One steppe at a time
Week 23 - Crossing the Kazakh steppes, following the Mountains of Heaven, Ellie and Mark hightail it from Tashkent to Bishkek, into country 13: Kyrgyzstan.
“How’re the bikes?” I asked Ellie as she returned into the truck-stop where we were getting some shade and sustenance.
“They’re fine. Still there, anyway,” she replied.
“Balls! I was hoping someone might have stolen them.”
Cycling uphill in high temperatures can impact one’s priorities somewhat.
Over the last few weeks we’ve only had to tackle a handful of categorised climbs. Some of those have been incredibly gradual, taking us over a peak at very gentle inclines, sometimes spread out over hundreds of kilometres.

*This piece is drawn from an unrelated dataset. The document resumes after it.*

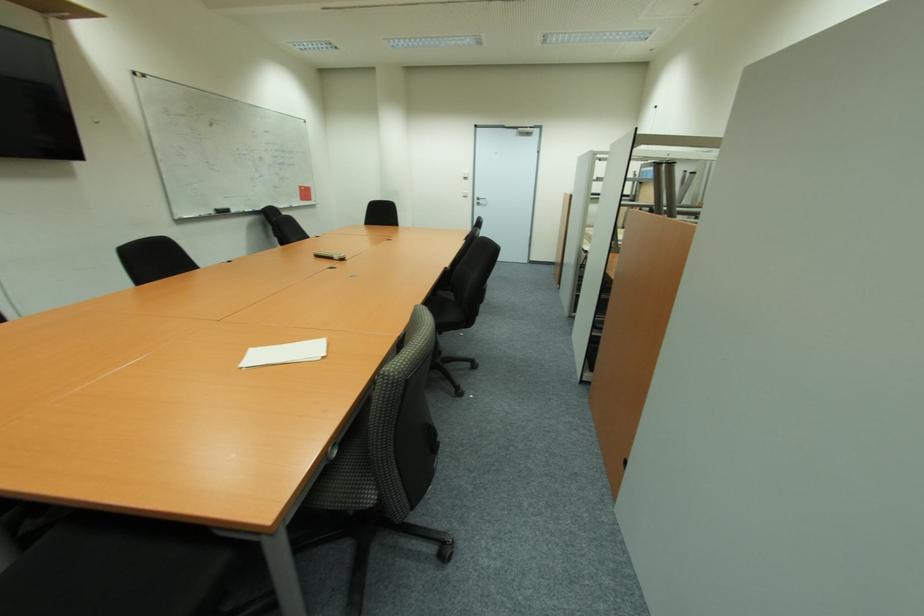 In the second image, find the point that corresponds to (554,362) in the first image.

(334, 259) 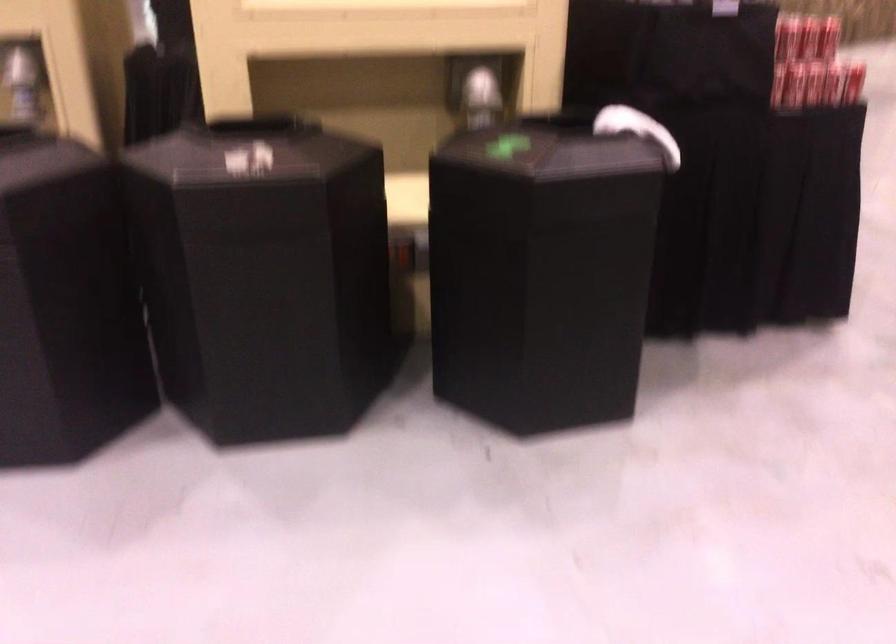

That changed this week.
To get to Shymkent, the third largest city in Kazakhstan, we crossed Kuyuk Pass, our first mountain pass in a very long time. The amount of water we were going through increased with the incline, but thankfully the temperature also started dropping towards the mid thirties as we ascended.
One small steppe for a man
Once over the pass we were treated to a breathtaking view of the expanse of the start of the Kazakh steppes, a vast region of open flat grassland spread off to the north and western horizon, while to the east, the majestic Tian Shan (Mountains of Heaven) rose enormous and snow-capped to the sky.
Sweating buckets under strong sunshine while looking at snow on a mountain is a strange experience. We could see ice-melt waterfalls cascading off cliffs below the snowy white peaks.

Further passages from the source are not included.